• PROBLEM DESCRIPTION
All lines holding the word "Advanced" should be located in the records and copied.

** Opening ENTRIES PROVIDED block **

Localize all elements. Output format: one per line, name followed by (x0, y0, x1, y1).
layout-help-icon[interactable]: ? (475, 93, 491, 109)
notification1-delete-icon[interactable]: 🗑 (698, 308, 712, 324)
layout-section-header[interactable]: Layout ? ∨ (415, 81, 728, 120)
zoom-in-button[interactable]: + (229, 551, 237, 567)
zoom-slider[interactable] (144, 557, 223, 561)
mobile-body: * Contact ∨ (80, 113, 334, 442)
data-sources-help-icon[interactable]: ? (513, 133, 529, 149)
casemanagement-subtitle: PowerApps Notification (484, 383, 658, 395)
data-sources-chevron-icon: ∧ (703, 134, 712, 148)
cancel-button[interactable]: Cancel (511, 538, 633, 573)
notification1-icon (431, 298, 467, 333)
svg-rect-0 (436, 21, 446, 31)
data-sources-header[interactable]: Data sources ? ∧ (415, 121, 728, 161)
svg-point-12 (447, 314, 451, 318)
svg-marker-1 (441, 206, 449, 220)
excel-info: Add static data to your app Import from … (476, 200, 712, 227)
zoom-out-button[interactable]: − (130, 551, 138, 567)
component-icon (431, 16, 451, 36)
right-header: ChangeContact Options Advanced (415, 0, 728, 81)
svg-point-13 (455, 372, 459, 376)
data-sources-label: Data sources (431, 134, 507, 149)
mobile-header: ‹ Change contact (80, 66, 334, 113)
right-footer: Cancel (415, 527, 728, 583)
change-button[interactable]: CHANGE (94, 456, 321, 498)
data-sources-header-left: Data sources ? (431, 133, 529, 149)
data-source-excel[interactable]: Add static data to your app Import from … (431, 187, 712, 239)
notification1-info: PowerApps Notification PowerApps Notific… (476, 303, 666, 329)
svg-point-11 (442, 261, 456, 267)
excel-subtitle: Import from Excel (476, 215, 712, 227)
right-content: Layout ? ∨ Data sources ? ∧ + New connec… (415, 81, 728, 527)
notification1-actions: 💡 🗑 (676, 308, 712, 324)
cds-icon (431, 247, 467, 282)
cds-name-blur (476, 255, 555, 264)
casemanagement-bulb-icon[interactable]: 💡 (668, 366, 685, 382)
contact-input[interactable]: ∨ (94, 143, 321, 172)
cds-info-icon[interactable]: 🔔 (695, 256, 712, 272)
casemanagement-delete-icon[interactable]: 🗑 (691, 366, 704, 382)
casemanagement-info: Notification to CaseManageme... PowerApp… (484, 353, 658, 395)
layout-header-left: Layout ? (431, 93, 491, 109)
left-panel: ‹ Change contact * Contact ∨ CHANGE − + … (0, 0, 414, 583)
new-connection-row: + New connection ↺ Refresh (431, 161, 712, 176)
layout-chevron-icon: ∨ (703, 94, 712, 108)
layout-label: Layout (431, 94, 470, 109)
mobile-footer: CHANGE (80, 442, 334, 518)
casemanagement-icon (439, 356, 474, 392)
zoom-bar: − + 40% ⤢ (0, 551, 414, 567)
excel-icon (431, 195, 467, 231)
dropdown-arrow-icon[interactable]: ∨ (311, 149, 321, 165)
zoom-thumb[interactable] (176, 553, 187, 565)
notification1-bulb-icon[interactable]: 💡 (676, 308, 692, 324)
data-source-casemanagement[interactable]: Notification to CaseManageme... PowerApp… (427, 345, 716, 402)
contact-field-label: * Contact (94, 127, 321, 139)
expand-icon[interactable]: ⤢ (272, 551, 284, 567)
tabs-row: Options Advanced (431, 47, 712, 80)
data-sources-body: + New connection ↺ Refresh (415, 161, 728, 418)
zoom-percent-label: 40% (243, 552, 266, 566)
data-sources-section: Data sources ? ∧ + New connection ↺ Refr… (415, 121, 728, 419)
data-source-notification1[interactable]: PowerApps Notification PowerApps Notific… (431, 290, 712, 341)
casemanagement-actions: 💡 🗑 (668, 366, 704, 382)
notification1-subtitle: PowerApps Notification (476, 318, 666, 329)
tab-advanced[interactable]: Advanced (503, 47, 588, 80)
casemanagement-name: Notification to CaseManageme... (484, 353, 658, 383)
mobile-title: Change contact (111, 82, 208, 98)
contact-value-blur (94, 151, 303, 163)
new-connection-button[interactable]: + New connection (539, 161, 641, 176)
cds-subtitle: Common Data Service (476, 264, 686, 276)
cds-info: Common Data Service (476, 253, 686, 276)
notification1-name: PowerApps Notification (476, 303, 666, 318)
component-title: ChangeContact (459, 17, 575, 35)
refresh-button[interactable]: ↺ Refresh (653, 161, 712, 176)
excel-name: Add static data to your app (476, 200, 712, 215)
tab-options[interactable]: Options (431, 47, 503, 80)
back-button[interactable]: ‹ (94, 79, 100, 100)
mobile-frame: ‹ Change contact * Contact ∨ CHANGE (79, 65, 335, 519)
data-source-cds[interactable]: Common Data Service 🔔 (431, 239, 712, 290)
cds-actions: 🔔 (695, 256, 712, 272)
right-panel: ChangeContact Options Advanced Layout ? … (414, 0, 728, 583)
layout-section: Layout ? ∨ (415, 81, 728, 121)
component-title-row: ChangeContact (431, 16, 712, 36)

** Closing ENTRIES PROVIDED block **

• RESULT OF THE TASK
right-header: ChangeContact Options Advanced (415, 0, 728, 81)
tabs-row: Options Advanced (431, 47, 712, 80)
tab-advanced[interactable]: Advanced (503, 47, 588, 80)
right-panel: ChangeContact Options Advanced Layout ? … (414, 0, 728, 583)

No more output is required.